Rough Draft

Is a person’s privacy secure in the hands of social media?  Know the truth.

 

Who isn’t on social media nowadays? I myself decided to join social media at the age of 15 without knowing or reading the rights I have with having these social medias Instagram,Facebook,TikTok, and so much more. People have the habit to not read the long rights of these social media that want you to approve too and you just skip to the bottom and say accept , that was a mistake and you’ll find out why. This being a bibliography is writing what catches me to study more of what I am interested in to be able to learn more both me and the readers. I’m sure just for myself and others reading will get caught up on this since it’s social media, a database that mostly everyone uses. Social media is basic in most people’s eyes so why not talk about it , why not learn more about it since we use it on a daily basis, just like that I need to know more. Although I wished I knew more about when I decided to be on social media from the age 13 and now seeing how the world has progressed with kids being on social media by the age 1 even if it’s their parents controlling it.  While the world of social media changes exactly how much they change with the security of your privacy, do they tell you what they can or cannot see? I didn’t think about it that much until. One day my friend got hacked by someone from a whole other country and was able to control her social media page got her page back after a whole week … a whole week that a stranger was able to see her messages and much more, on an app that everyone uses and supposedly provides top security somehow these hackings have been getting popular throughout the years. 

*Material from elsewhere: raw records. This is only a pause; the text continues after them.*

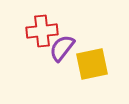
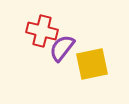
red cross: rotated 20 degrees clockwise
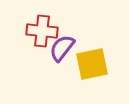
red cross: rotated 8 degrees counterclockwise
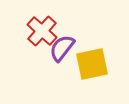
red cross: rotated 36 degrees clockwise
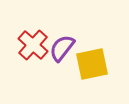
red cross: moved 9 px left, 14 px down
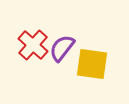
yellow square: rotated 20 degrees clockwise
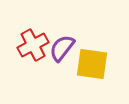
red cross: rotated 20 degrees clockwise
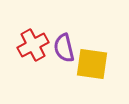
purple semicircle: moved 2 px right; rotated 52 degrees counterclockwise
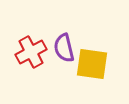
red cross: moved 2 px left, 7 px down
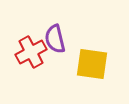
purple semicircle: moved 9 px left, 9 px up
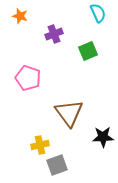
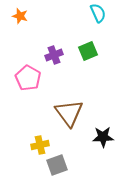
purple cross: moved 21 px down
pink pentagon: rotated 10 degrees clockwise
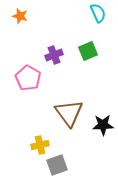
black star: moved 12 px up
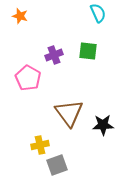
green square: rotated 30 degrees clockwise
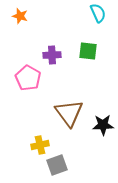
purple cross: moved 2 px left; rotated 18 degrees clockwise
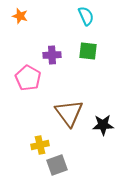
cyan semicircle: moved 12 px left, 3 px down
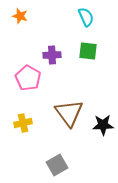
cyan semicircle: moved 1 px down
yellow cross: moved 17 px left, 22 px up
gray square: rotated 10 degrees counterclockwise
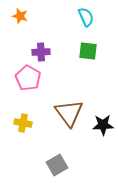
purple cross: moved 11 px left, 3 px up
yellow cross: rotated 24 degrees clockwise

Learning and researching the rights people have Data privacy laws was eye opening. You don’t seem to care much about something you use everyday until you look and learn more about from the New York Times “The State of Consumer Data Privacy Laws in the US (And Why It Matters)” published by Thorin Klosowski “Currently, privacy laws are a cluttered mess of different sectoral rules. “Historically, in the US we have a bunch of disparate federal [and state] laws,” said Amie Stepanovich, executive director at the Silicon Flatirons Center at Colorado Law. “[These] either look at specific types of data, like credit data or health information,” Stepanovich said, “or look at specific populations like children, and regulate within those realms” . What they are basically saying is these privacy laws that were created from the state are disordered and in the country I live in the US the laws here are diverse. To understand it more clearly the US doesn’t have a singular law that covers the privacy of all types of data that puts that any person is able to look at anything specific about you whether you know about it or not. 

It’s wrong it doesn’t feel safe if all a person wants to do is just be on social media but since there isn’t no law that puts a person into a none privacy agreement because the database you apply to their network in now owe to them because there are no federal privacy laws regulating many companies, they’re pretty much free to do what they want with the data. The companies that have your data don’t have to notify you if they share or sell your data to (data brokers), if your data is breached or exposed to unauthorized parties there isn’t any national law standards for them to follow to notify you. People, myself included, think our data , our privacy are protected until we consumers aren’t able to understand the information that supposedly these companies are supposed to help with. That goes with when you open a website or sign into social media you see those long paragraphs or “Cookies” that you just go all the way to the bottom to press “ Accept” we all do it. Those companies know people who wanna pass through it just won’t read it and I’m sure if you did the meaning when you see that your information is now in their database.